Urbana Police Department Deploys New Body Cameras For Officers
The Urbana Police Department announced last week that it will join the growing number of police departments around the country that equip officers with body-worn cameras.
Lieutenant Joel Sanders with the Urbana Police Department said the new cameras can be used to help train officers, but will also help the department maintain a level of transparency with the community.
“Our community, our citizens demand transparency,” Sanders said. “While we (Urbana) like to think we’re fairly transparent, we can always do more.”
The department purchased 60 body cameras that attach to the front of officer uniforms. They also invested in 14 new squad car cameras and two interview room cameras that are part of an integrated video recording system designed by a Dallas-area company called WatchGuard. Sanders said the department made the decision to invest in the equipment now because the cameras on the squad cars, which last about six years, were due to be replaced.

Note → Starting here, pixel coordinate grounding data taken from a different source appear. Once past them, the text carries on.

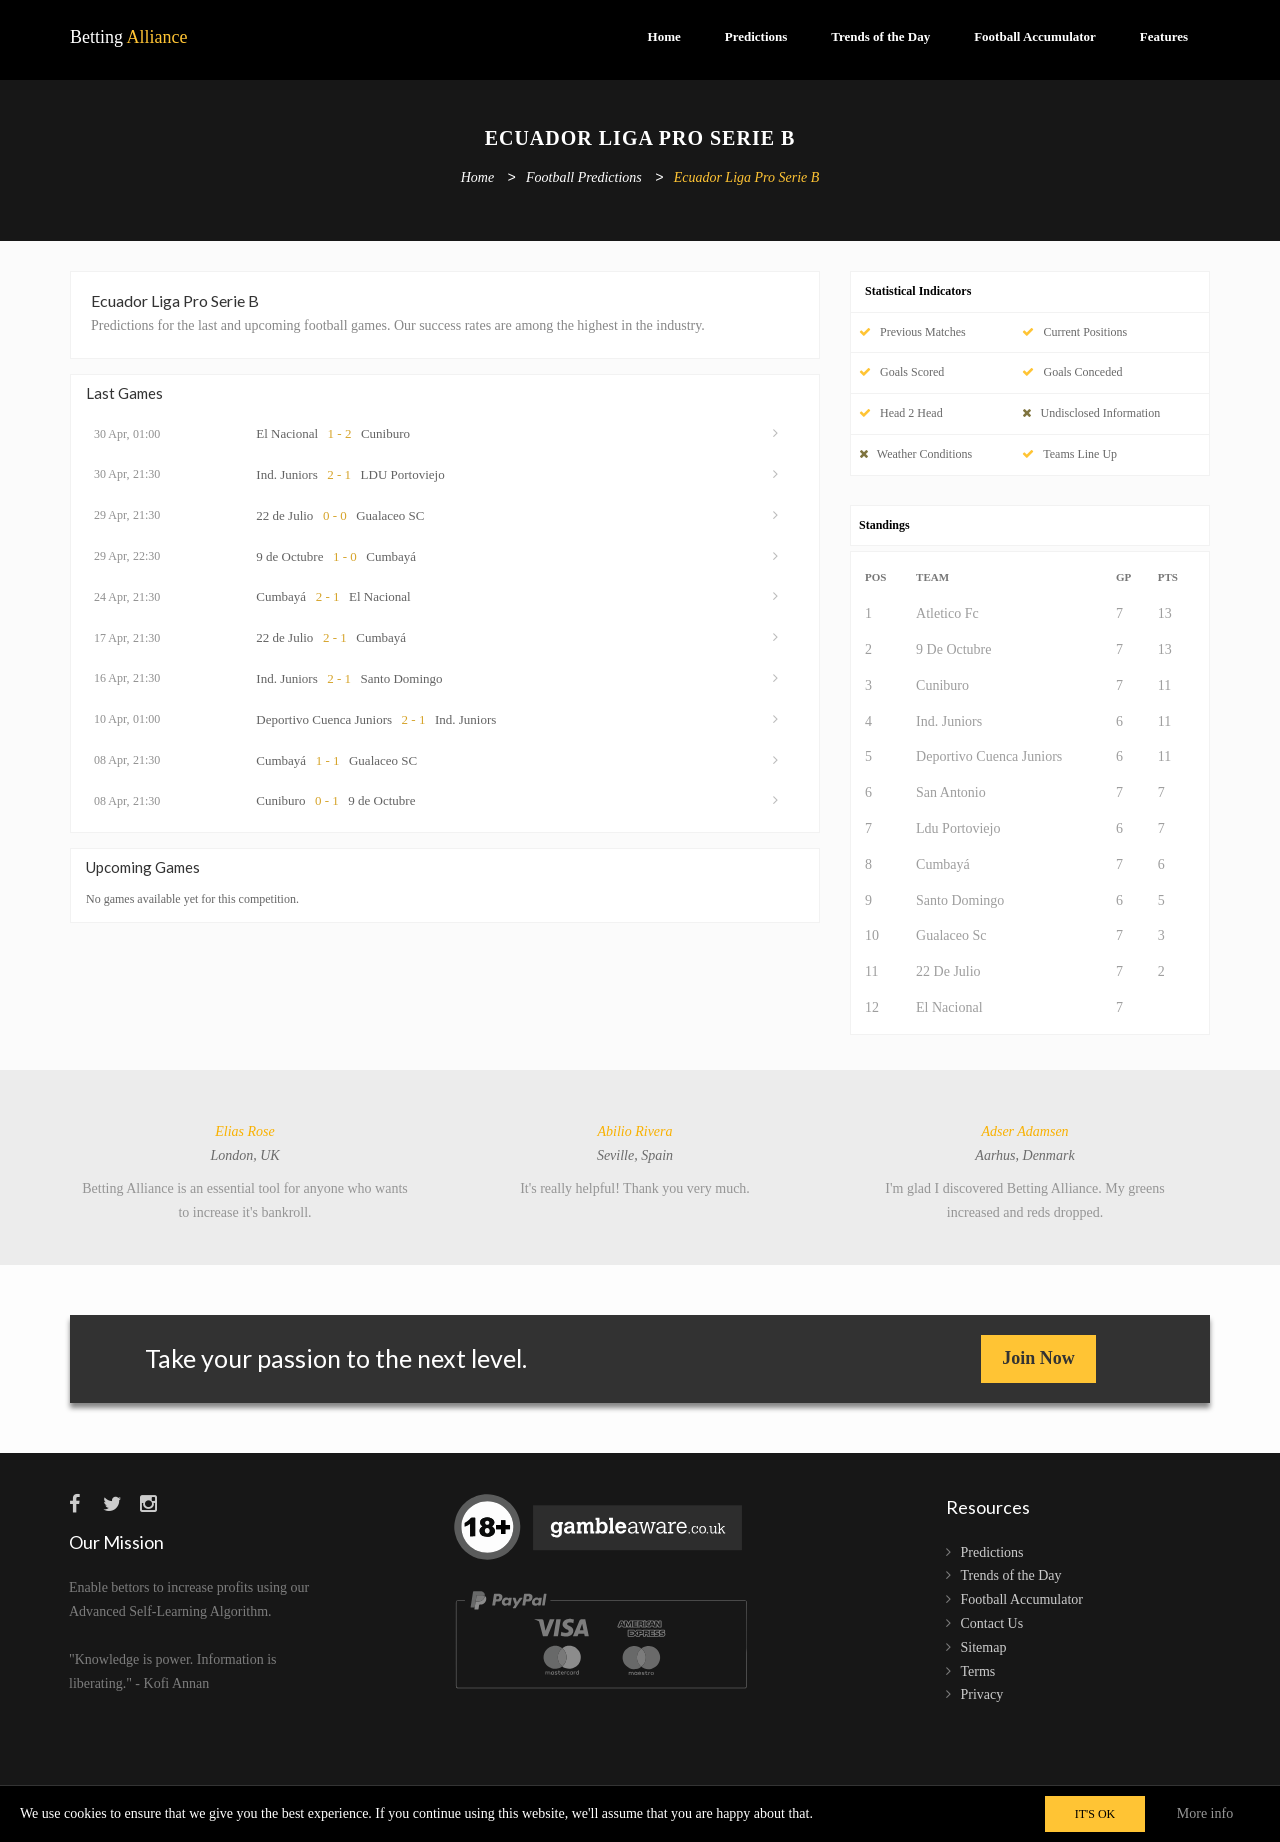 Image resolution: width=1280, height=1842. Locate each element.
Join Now (1038, 1358)
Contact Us (992, 1623)
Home (664, 36)
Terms (978, 1671)
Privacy (982, 1694)
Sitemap (984, 1647)
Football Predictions (584, 178)
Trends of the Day (880, 36)
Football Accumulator (1035, 36)
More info (1205, 1813)
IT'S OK (1095, 1814)
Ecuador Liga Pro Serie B (747, 178)
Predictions (756, 36)
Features (1164, 36) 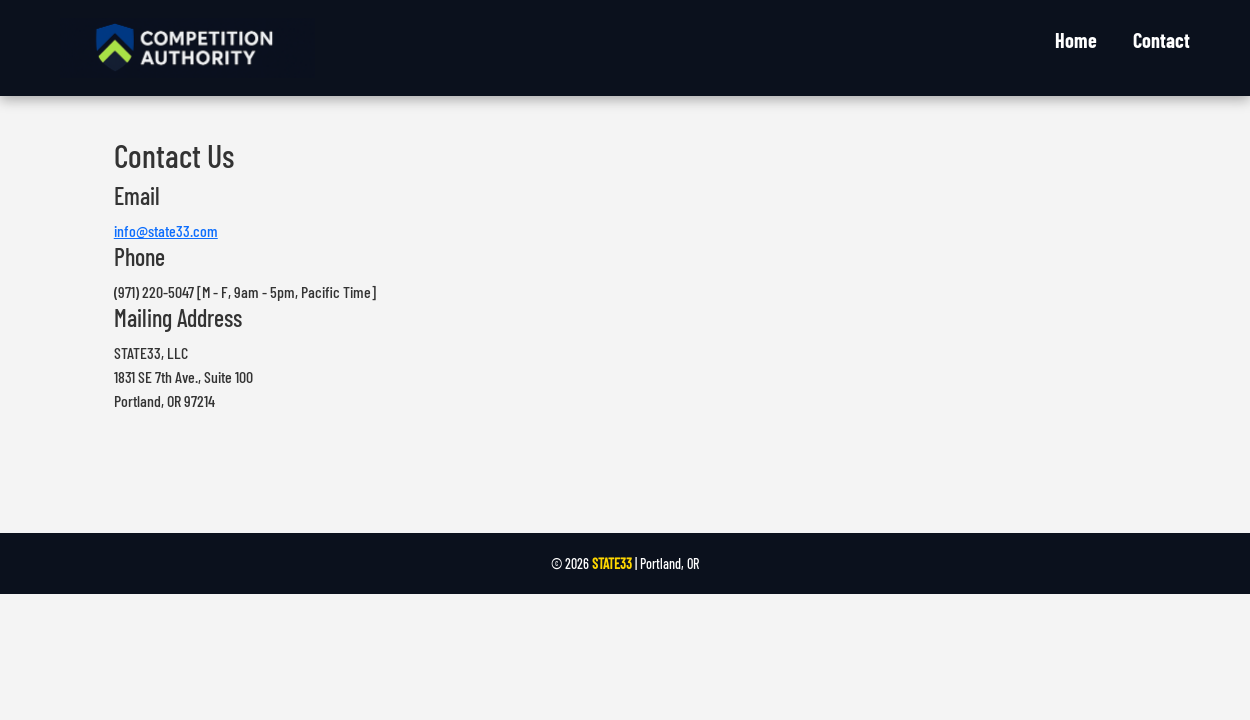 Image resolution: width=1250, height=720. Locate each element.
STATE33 (612, 563)
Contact (1161, 40)
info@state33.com (166, 230)
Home (1076, 40)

“We thought if we were ever going to do body-worn cameras, now would be the time,” Sanders said.
An increasing number of police departments around the country have invested in body cameras for officers in the five years since Michael Brown, an unarmed black teenager, was shot by a white police officer in Ferguson, Missouri. The officer was not charged in the fatal shooting, but in the days after the grand jury trail, Brown’s family urged people in a statement to work to ensure that “every police officer working the streets in this country wears a body camera," and prompted police departments to look more closely at their body camera polices.
About one third of police departments nationwide use body cameras, and about 50 percent had plans to do so, according to a 2018 report from the nonprofit Police Executive Research Forum, a Washington-based research group. Sanders said that Urbana is the last of the five major departments in Champaign County to implement body cameras, and that the delay was primarily an issue of cost.
The Urbana Police Department’s purchase was largely paid for using existing funds that had already been scheduled to be used in the replacement of the squad car cameras, the department said. The total cost for the recording system and software was about $220,000.
Currently, about seven officers are using the new equipment. It will be 13 to 20 weeks before every officer on patrol will be deployed with a camera. Sanders hopes the new body cameras will show the community what officers do, and help officers understand more about their interactions for training purposes.
“While a body-worn camera, or in-squad car camera isn’t the whole story, it helps with part of the story,” Sanders said.